We all fell in love with "Emily's Book"--a creative gathering of thoughts and ideas.
She even uses machine stitching for more detail work.  This was an interesting program and gets your "juices" flowing and thinking "What if...................."  Thanks Emily for sharing your inventive way to change plain ole polyester into a useful fabric.

Tuesday, October 11, 2011

Weaver's Delight!

When we return from our summer away, it is always the highlight of the month to return to our regular scheduled programming and the first week of the month, we are delighted to visit with not one but two weaver study groups.  WSW (West Side Weavers) continue their study of waffle weave.  But, before we launch into that topic...................................
Our hostess, Scharine, brings out one of the towels she purchased at the recent guild show/sell.  It's a lovely towel woven by fellow weaver Marian, who just took up weaving a short time ago.  She has progressed by leaps and bounds! 
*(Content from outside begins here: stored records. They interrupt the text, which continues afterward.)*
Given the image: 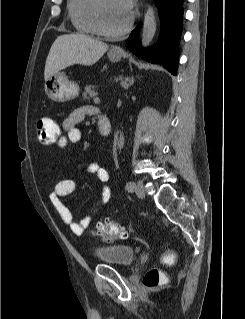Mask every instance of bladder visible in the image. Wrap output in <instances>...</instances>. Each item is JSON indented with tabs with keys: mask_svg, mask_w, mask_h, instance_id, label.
Masks as SVG:
<instances>
[{
	"mask_svg": "<svg viewBox=\"0 0 245 319\" xmlns=\"http://www.w3.org/2000/svg\"><path fill=\"white\" fill-rule=\"evenodd\" d=\"M95 257L98 261L128 266L134 260V248L127 244H111L96 248Z\"/></svg>",
	"mask_w": 245,
	"mask_h": 319,
	"instance_id": "1",
	"label": "bladder"
}]
</instances>
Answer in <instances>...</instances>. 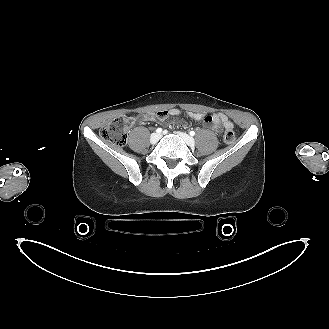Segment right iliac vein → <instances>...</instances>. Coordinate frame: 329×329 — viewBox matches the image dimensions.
<instances>
[{"label": "right iliac vein", "mask_w": 329, "mask_h": 329, "mask_svg": "<svg viewBox=\"0 0 329 329\" xmlns=\"http://www.w3.org/2000/svg\"><path fill=\"white\" fill-rule=\"evenodd\" d=\"M160 134L157 133H153L150 137V143L151 144H156L158 142V140L160 139Z\"/></svg>", "instance_id": "obj_1"}]
</instances>
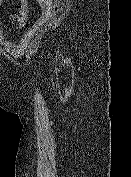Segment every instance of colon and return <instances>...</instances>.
Instances as JSON below:
<instances>
[{
	"mask_svg": "<svg viewBox=\"0 0 131 177\" xmlns=\"http://www.w3.org/2000/svg\"><path fill=\"white\" fill-rule=\"evenodd\" d=\"M29 14V7H28V1L27 0H20L18 5V10L11 13L10 15V21L12 24V27L15 30H19L27 22Z\"/></svg>",
	"mask_w": 131,
	"mask_h": 177,
	"instance_id": "5ec220e1",
	"label": "colon"
}]
</instances>
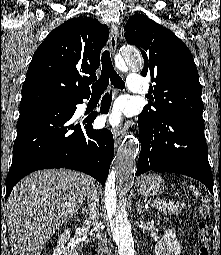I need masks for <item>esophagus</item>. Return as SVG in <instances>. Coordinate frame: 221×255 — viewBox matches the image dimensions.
I'll return each mask as SVG.
<instances>
[{
  "mask_svg": "<svg viewBox=\"0 0 221 255\" xmlns=\"http://www.w3.org/2000/svg\"><path fill=\"white\" fill-rule=\"evenodd\" d=\"M117 39H118V27L116 24L112 25L111 31H110V42H109V48L112 54L115 53L116 46H117ZM124 136V132L121 128H115L113 130V138L115 147H118L121 143V140Z\"/></svg>",
  "mask_w": 221,
  "mask_h": 255,
  "instance_id": "1",
  "label": "esophagus"
}]
</instances>
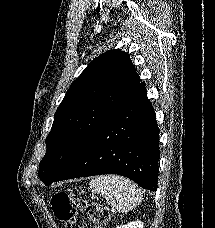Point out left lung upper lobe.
Masks as SVG:
<instances>
[{
  "label": "left lung upper lobe",
  "instance_id": "left-lung-upper-lobe-1",
  "mask_svg": "<svg viewBox=\"0 0 215 228\" xmlns=\"http://www.w3.org/2000/svg\"><path fill=\"white\" fill-rule=\"evenodd\" d=\"M139 84L129 55L119 49L89 63L55 113L46 138L47 151L40 162L41 181L58 177Z\"/></svg>",
  "mask_w": 215,
  "mask_h": 228
}]
</instances>
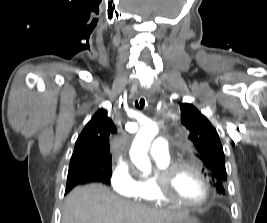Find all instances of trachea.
I'll return each mask as SVG.
<instances>
[{"instance_id": "obj_1", "label": "trachea", "mask_w": 267, "mask_h": 223, "mask_svg": "<svg viewBox=\"0 0 267 223\" xmlns=\"http://www.w3.org/2000/svg\"><path fill=\"white\" fill-rule=\"evenodd\" d=\"M135 105H136L137 108L144 107L145 106V99L141 98L139 102L138 101L135 102Z\"/></svg>"}]
</instances>
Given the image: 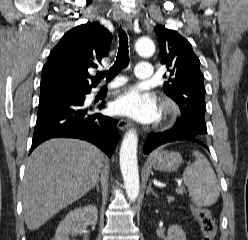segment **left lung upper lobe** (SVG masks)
I'll return each instance as SVG.
<instances>
[{"label": "left lung upper lobe", "mask_w": 248, "mask_h": 240, "mask_svg": "<svg viewBox=\"0 0 248 240\" xmlns=\"http://www.w3.org/2000/svg\"><path fill=\"white\" fill-rule=\"evenodd\" d=\"M155 32L160 44L161 62L170 73L164 91L181 110V118L174 127L206 134L205 87L200 61L191 44L176 31L157 25Z\"/></svg>", "instance_id": "5c2ea615"}]
</instances>
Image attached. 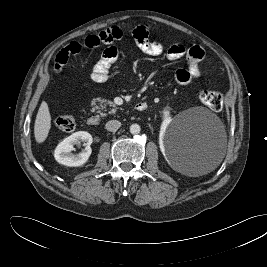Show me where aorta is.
Returning a JSON list of instances; mask_svg holds the SVG:
<instances>
[{
	"label": "aorta",
	"instance_id": "aorta-1",
	"mask_svg": "<svg viewBox=\"0 0 267 267\" xmlns=\"http://www.w3.org/2000/svg\"><path fill=\"white\" fill-rule=\"evenodd\" d=\"M141 131V128L138 124H132L130 126V133L131 134H139Z\"/></svg>",
	"mask_w": 267,
	"mask_h": 267
}]
</instances>
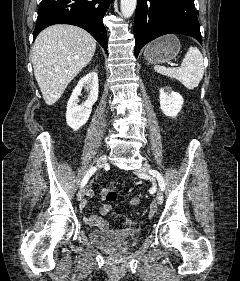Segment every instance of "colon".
Returning <instances> with one entry per match:
<instances>
[{
    "instance_id": "obj_1",
    "label": "colon",
    "mask_w": 240,
    "mask_h": 281,
    "mask_svg": "<svg viewBox=\"0 0 240 281\" xmlns=\"http://www.w3.org/2000/svg\"><path fill=\"white\" fill-rule=\"evenodd\" d=\"M104 197L106 201L113 202L117 197L116 188L114 184H110L104 191ZM114 224L117 228L121 230L127 231H138L140 229V225L128 219L125 215L118 214L114 218Z\"/></svg>"
}]
</instances>
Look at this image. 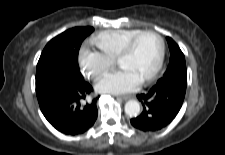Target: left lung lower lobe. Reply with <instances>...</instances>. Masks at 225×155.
I'll return each instance as SVG.
<instances>
[{
	"label": "left lung lower lobe",
	"instance_id": "1",
	"mask_svg": "<svg viewBox=\"0 0 225 155\" xmlns=\"http://www.w3.org/2000/svg\"><path fill=\"white\" fill-rule=\"evenodd\" d=\"M186 85L178 80H158L146 94L137 95L143 102V112L131 119L142 131H158L166 127L178 114L185 97Z\"/></svg>",
	"mask_w": 225,
	"mask_h": 155
}]
</instances>
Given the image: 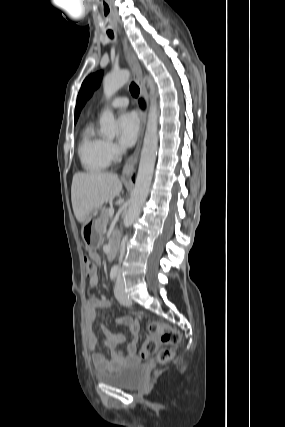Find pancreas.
Listing matches in <instances>:
<instances>
[{
  "mask_svg": "<svg viewBox=\"0 0 285 427\" xmlns=\"http://www.w3.org/2000/svg\"><path fill=\"white\" fill-rule=\"evenodd\" d=\"M109 208L103 210L101 217H100V223H99V228L101 230L102 233H104L106 231V227L109 221Z\"/></svg>",
  "mask_w": 285,
  "mask_h": 427,
  "instance_id": "1",
  "label": "pancreas"
}]
</instances>
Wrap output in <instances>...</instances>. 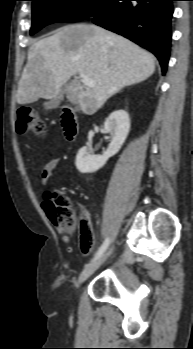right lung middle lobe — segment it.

Okay, onto study topic at hand--waffle weave.  This hand cloth is the product from Penny's loom--great handle and perfect for washcloth and just the right size.
Connie's silk noil scarf reminds one of spring days and colors.  It is light and airy and she worked hard to achieve the waffles right where she wanted them.
Our newest member is on the learning curve--almost there.....and she wove this great cloth but there were some treadling errors---she is definitely going to give us a run for our money!
Dottie, who is master at whatever she sets her hand to, showed off one of her Christmas ornaments--felted fabric, hand embroidered and she recycles as well (using one of her empty yarn cones as a base).
She shows off one of her 'postcards' before it is placed in the mail to her dear friend.  Ahh, to be one of those 'dear' friends.
Scharine models one of the 'rejects' from the recent fiber artist show.  "Reject?" we say--"no way"!  Scharine uses her family tecniques to fashion this interesting fabric for her jacket. 
She has used traditional Japanese flower fabric and her fermented dyed fabric as accent.
Another reject--her lovely silk fermented dyed scarf.  She uses indigo leaves for the dye process, which takes several days to achieve.
What can you do with linen paper yarn and stainless steel/silk?  Easy, knit a scarf--that is exactly what Scharine did.  And this scarf was accepted into the fiber artist show.  Can't wait to see it in person!
Can we say color!!??  This is a warp that Scharine is to thread on her loom for the upcoming Ruby Leslie workshop.  It's all about color, which fits nicely into the second weaver study group's work for the year.
D'Anne, from the WOW (Way Out West) group has this warp for the workshop.  Ruby has wound all the warps for the participants and sent specific instructions on the threading. 
Ahh, a blast from the past!  But, now look ,this complete study session has been printed in lovely book form.  The old one on the storage shelf is on loose paper printed by the hand of Else herself.  We studied with Else many moons ago and had a wonderful learning experience.
Our faithful leader, Leigh, brought some of the yarn cones that she wants to weave with.  She was asking for suggestion of weave structure.  Oh, we had plenty of ideas for her!
Barbara had her weave draft at hand--a colorful crackle variation.  We'll see the real deal soon, knowing Barbara, who does wonderful weavings!  In all, it was a super week filled with so many ideas that could explore one's brain!  Home to weave, if only..............................why is there always that excuse standing in the way??